> _What to work on_: Print every record below exactly, minus the pictures.

•••••

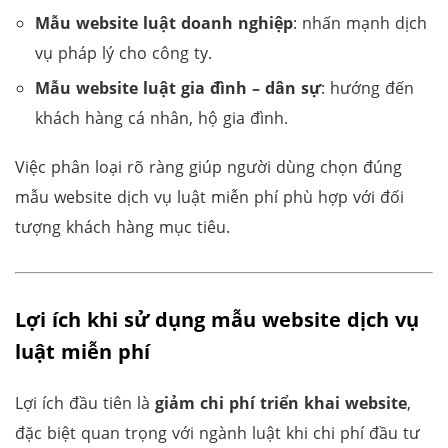
Mẫu website luật doanh nghiệp
: nhấn mạnh dịch
vụ pháp lý cho công ty.
Mẫu website luật gia đình – dân sự
: hướng đến
khách hàng cá nhân, hộ gia đình.
Việc phân loại rõ ràng giúp người dùng chọn đúng
mẫu website dịch vụ luật miễn phí phù hợp với đối
tượng khách hàng mục tiêu.
Lợi ích khi sử dụng mẫu website dịch vụ
luật miễn phí
Lợi ích đầu tiên là
giảm chi phí triển khai website
,
đặc biệt quan trọng với ngành luật khi chi phí đầu tư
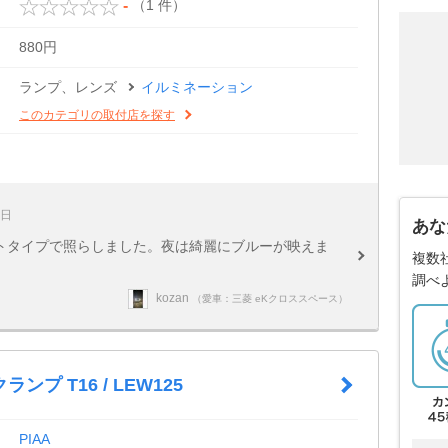
（1 件）
-
880円
ランプ、レンズ
イルミネーション
このカテゴリの取付店を探す
6日
あな
ットタイプで照らしました。夜は綺麗にブルーが映えま
複数
調べ
kozan
（愛車：三菱 eKクロススペース）
ランプ T16 / LEW125
PIAA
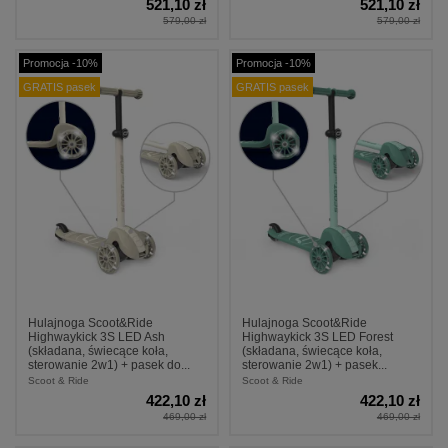
521,10 zł
521,10 zł
579,00 zł
579,00 zł
Promocja -10%
Promocja -10%
GRATIS pasek
GRATIS pasek
Hulajnoga Scoot&Ride
Hulajnoga Scoot&Ride
Highwaykick 3S LED Ash
Highwaykick 3S LED Forest
(składana, świecące koła,
(składana, świecące koła,
sterowanie 2w1) + pasek do...
sterowanie 2w1) + pasek...
Scoot & Ride
Scoot & Ride
422,10 zł
422,10 zł
469,00 zł
469,00 zł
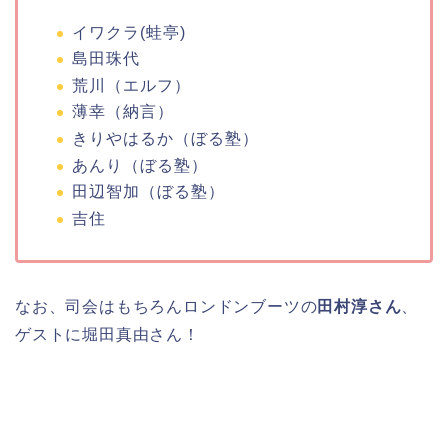
イワクラ(蛙亭)
島田珠代
荒川（エルフ）
薄幸（納言）
きりやはるか（ぼる塾）
あんり（ぼる塾）
田辺智加（ぼる塾）
吉住
なお、司会はもちろんロンドンブーツの
田村淳さん
、
ゲストに堀田真由さん！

•••••

> _Written answer_:
Mẫu website luật doanh nghiệp
: nhấn mạnh dịch
vụ pháp lý cho công ty.
Mẫu website luật gia đình – dân sự
: hướng đến
khách hàng cá nhân, hộ gia đình.
Việc phân loại rõ ràng giúp người dùng chọn đúng
mẫu website dịch vụ luật miễn phí phù hợp với đối
tượng khách hàng mục tiêu.
Lợi ích khi sử dụng mẫu website dịch vụ
luật miễn phí
Lợi ích đầu tiên là
giảm chi phí triển khai website
,
đặc biệt quan trọng với ngành luật khi chi phí đầu tư
（1 件）
-
880円
ランプ、レンズ
イルミネーション
このカテゴリの取付店を探す
6日
あな
ットタイプで照らしました。夜は綺麗にブルーが映えま
複数
調べ
kozan
（愛車：三菱 eKクロススペース）
ランプ T16 / LEW125
PIAA
521,10 zł
521,10 zł
579,00 zł
579,00 zł
Promocja -10%
Promocja -10%
GRATIS pasek
GRATIS pasek
Hulajnoga Scoot&Ride
Hulajnoga Scoot&Ride
Highwaykick 3S LED Ash
Highwaykick 3S LED Forest
(składana, świecące koła,
(składana, świecące koła,
sterowanie 2w1) + pasek do...
sterowanie 2w1) + pasek...
Scoot & Ride
Scoot & Ride
422,10 zł
422,10 zł
469,00 zł
469,00 zł
イワクラ(蛙亭)
島田珠代
荒川（エルフ）
薄幸（納言）
きりやはるか（ぼる塾）
あんり（ぼる塾）
田辺智加（ぼる塾）
吉住
なお、司会はもちろんロンドンブーツの
田村淳さん
、
ゲストに堀田真由さん！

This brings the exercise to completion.